Notre étude démontre qu’un mécanisme génétique intrinsèque régit l’assemblage et l’expression de TCRß monogène. Nous montrons que les RSS Vß de mauvaise qualité coopèrent pour limiter l’assemblage et l’expression de deux gènes TCRß distincts d’un allèle. Nous avons précédemment montré que des RSS Vß de mauvaise qualité restreignent stochastiquement la fréquence de recombinaison Vß avant l’inhibition de la rétroaction pour diminuer l’assemblage biallélique et l’expression des gènes TCRß (8). Nous concluons maintenant que les RSSV Vß de faible qualité réduisent également l’incidence de la recombinaison de V31 et d’un Vß en amont sur le même allèle. Ces réarrangements pourraient impliquer soit 1) un réarrangement délétionnel V2 vers le groupe Dß1–Jß1–Cß1 et un réarrangement inversionel V31 vers le groupe Dß2–Jß2–Cß2, soit 2) un réarrangement inversionel V31 vers le groupe Dß1–Jß1–Cß1, qui inverse une partie du locus qui contient le groupe Dß2–Jß2–Cß2, puis un réarrangement inversionel V2 vers le groupe Dß1–Jß1–Cß1, qui inverse une partie du locus qui contient le groupe Dß2-Jß2-Cß2, puis un réarrangement inversionel V2 vers le groupe Cluster Dß2-Jß2-Cß2 (7) (Fig. 2D). Pour obtenir l’assemblage et l’expression de TCRß monogéniques, ce mécanisme génétique basé sur le RSS pourrait fonctionner avec des processus épigénétiques impliqués dans l’application de la recombinaison Vß monoallélique. Par exemple, il a été proposé que les interactions dynamiques des segments Vß avec la lame nucléaire abaissent l’efficacité de recombinaison Vß en réprimant l’accessibilité de la chromatine Vß et le bouclage chromosomique entre les amas Dß–Jß et les segments Vß en amont (14, 15).
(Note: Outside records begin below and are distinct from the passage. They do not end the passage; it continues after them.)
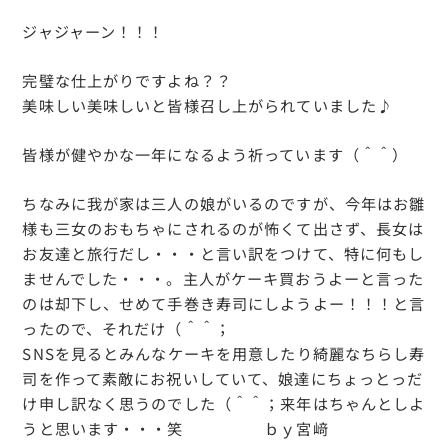
ジャジャーン！！！
完璧な仕上がりですよね？？
美味しい美味しいと皆様召し上がられていました♪
皆様が健やかな一年になるよう祈っています（＾＾）
ちなみに我が家は三人の娘がいるのですが、今年はお雛
様も三女のおもちゃにされるのが怖くて出さず、長女は
お友達と旅行だし・・・と言い訳をつけて、特に何もし
ませんでした・・・。主人がケーキ買おうよーと言った
のは却下し、せめて手巻き寿司にしようよー！！！と言
ったので、それだけ（＾＾；
SNSを見るとみんなケーキを用意したり綺麗なちらし寿
司を作って素敵にお祝いしていて、娘達にちょっとっだ
け申し訳なく思うのでした（＾＾；来年はちゃんとしよ
うと思います・・・笑 ｂｙ宮﨑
Dans ce contexte, des RSSV Vß de mauvaise qualité pourraient réduire la probabilité que deux réarrangements Vß se produisent sur un allèle lorsque V31 et un segment Vß amont sont tous deux accessibles et que le Vß amont est bouclé à proximité des segments Dß-Jß. Ainsi, les propriétés des RSSs peuvent sous-tendre l’assemblage et l’expression monogéniques des protéines TCRRY, TCRδ et Igλ chez les mammifères et des protéines Ig chez les poissons cartilagineux. De plus, V RSSs peut également contribuer à l’exclusion isotypique Igk et Igλ dans les cellules B.